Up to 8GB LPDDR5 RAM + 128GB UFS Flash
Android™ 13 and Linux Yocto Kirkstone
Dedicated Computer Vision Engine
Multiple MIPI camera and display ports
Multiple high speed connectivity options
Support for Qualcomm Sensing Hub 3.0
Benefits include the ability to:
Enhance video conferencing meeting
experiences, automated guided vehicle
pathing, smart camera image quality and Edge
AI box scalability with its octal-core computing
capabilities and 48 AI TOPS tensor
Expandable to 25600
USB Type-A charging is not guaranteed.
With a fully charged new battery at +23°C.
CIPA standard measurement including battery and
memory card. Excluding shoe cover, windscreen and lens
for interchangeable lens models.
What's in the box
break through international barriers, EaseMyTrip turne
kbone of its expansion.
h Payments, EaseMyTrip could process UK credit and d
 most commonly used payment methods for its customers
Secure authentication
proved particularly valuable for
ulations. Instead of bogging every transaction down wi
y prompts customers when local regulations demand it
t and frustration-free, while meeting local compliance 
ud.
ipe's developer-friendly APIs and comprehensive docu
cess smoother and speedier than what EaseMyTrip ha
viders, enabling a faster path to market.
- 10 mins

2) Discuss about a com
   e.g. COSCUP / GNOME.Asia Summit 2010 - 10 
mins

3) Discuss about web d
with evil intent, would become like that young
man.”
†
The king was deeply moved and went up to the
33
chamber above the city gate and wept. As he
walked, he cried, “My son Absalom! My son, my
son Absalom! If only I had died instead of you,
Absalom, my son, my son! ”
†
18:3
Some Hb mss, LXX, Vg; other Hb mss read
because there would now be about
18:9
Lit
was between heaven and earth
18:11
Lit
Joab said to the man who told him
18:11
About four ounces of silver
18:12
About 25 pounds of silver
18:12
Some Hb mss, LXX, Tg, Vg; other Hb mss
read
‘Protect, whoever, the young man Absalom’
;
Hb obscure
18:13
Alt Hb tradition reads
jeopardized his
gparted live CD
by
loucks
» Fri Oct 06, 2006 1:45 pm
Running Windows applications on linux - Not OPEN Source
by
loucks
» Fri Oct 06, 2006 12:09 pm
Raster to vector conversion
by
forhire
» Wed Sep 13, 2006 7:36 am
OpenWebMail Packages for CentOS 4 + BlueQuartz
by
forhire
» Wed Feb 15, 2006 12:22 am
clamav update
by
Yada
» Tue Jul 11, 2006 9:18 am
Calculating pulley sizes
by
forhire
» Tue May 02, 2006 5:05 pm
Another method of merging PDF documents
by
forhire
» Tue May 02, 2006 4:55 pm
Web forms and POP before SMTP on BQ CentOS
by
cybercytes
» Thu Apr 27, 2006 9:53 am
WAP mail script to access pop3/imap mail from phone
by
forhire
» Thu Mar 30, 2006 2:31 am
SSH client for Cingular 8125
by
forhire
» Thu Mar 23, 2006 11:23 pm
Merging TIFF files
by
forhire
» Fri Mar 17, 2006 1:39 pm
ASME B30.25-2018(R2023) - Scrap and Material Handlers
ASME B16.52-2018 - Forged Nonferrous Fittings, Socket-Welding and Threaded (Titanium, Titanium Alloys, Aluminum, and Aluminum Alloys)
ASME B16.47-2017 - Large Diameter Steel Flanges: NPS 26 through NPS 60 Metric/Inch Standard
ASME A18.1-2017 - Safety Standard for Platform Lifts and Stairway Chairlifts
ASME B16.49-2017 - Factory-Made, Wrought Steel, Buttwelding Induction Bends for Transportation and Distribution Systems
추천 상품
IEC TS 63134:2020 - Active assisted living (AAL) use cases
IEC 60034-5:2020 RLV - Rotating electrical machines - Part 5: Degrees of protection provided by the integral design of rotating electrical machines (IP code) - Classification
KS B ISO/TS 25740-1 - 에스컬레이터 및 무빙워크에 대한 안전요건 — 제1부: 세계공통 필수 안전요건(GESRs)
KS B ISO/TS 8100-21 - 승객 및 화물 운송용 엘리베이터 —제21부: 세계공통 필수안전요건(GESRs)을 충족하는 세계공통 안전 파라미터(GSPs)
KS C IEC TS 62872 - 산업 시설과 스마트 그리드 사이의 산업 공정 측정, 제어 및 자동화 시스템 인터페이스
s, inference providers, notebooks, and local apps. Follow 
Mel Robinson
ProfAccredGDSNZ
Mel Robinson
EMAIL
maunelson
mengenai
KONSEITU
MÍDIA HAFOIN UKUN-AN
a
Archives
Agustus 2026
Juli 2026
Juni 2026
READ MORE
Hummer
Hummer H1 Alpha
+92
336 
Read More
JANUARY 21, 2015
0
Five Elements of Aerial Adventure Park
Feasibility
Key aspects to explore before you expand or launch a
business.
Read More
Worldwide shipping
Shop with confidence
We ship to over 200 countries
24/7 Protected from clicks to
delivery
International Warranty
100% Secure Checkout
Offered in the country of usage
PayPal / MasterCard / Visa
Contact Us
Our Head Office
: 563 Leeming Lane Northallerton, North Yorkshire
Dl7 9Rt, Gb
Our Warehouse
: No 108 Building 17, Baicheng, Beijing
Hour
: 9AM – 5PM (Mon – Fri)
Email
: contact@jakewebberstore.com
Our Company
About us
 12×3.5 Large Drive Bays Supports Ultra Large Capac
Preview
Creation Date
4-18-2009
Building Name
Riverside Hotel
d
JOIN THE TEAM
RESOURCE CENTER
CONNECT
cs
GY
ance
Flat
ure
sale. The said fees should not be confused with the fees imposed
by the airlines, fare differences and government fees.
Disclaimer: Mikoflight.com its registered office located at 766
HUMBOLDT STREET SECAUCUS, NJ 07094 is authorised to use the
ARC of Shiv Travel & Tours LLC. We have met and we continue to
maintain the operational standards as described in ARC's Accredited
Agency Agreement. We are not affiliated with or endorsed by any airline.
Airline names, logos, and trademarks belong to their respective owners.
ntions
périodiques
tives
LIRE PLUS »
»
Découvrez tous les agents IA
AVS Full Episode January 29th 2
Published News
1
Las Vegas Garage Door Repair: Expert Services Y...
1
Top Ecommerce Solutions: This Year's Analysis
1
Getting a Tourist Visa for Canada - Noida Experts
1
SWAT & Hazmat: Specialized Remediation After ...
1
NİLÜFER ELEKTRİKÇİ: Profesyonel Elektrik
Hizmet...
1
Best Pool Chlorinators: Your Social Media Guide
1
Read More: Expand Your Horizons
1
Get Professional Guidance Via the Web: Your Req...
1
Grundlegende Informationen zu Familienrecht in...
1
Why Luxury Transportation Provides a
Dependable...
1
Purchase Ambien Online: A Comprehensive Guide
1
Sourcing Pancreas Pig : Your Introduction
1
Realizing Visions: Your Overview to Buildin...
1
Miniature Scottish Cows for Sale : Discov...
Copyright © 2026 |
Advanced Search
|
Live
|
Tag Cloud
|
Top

.....

**Your objective**
In the entries above, the lines from the one bearing "WAP mail script" up to and including the one bearing "ASME B16.47-2017 - Large" should be transcribed exactly; no other line is wanted.

**Written solution**
WAP mail script to access pop3/imap mail from phone
by
forhire
» Thu Mar 30, 2006 2:31 am
SSH client for Cingular 8125
by
forhire
» Thu Mar 23, 2006 11:23 pm
Merging TIFF files
by
forhire
» Fri Mar 17, 2006 1:39 pm
ASME B30.25-2018(R2023) - Scrap and Material Handlers
ASME B16.52-2018 - Forged Nonferrous Fittings, Socket-Welding and Threaded (Titanium, Titanium Alloys, Aluminum, and Aluminum Alloys)
ASME B16.47-2017 - Large Diameter Steel Flanges: NPS 26 through NPS 60 Metric/Inch Standard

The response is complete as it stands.